What this task involves »
Copy verbatim the block of lines in the entries below whose first line contains "Aktentasche" and whose last line contains "Becher & Tassen". Leave out all other lines.

━━━━━ Source data

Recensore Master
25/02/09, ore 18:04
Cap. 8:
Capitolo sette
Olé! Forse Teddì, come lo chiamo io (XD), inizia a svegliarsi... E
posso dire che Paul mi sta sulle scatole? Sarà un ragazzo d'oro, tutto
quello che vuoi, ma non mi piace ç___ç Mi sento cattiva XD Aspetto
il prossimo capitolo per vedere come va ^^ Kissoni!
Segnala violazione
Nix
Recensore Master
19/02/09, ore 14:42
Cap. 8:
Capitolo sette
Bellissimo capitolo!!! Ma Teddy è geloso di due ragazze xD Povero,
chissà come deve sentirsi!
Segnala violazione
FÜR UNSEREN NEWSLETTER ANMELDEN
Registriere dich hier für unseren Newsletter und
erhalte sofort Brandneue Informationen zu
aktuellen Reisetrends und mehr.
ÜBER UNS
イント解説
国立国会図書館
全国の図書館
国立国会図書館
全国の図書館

━━━━━━━━━━
━━━━━ Source data

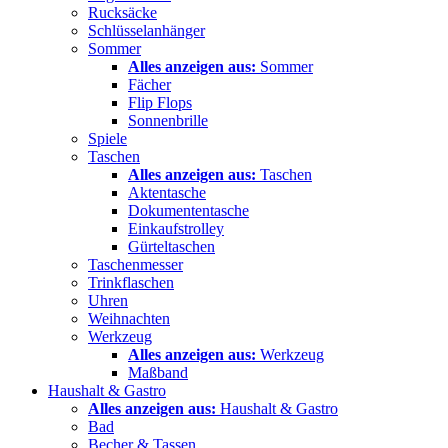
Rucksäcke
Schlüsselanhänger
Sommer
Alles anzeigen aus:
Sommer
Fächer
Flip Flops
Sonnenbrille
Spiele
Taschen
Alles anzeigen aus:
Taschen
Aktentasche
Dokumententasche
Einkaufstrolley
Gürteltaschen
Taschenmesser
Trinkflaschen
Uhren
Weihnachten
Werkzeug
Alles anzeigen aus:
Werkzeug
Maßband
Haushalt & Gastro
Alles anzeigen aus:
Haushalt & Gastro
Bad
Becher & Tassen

━━━━━━━━━━

Output for this task »
Aktentasche
Dokumententasche
Einkaufstrolley
Gürteltaschen
Taschenmesser
Trinkflaschen
Uhren
Weihnachten
Werkzeug
Alles anzeigen aus:
Werkzeug
Maßband
Haushalt & Gastro
Alles anzeigen aus:
Haushalt & Gastro
Bad
Becher & Tassen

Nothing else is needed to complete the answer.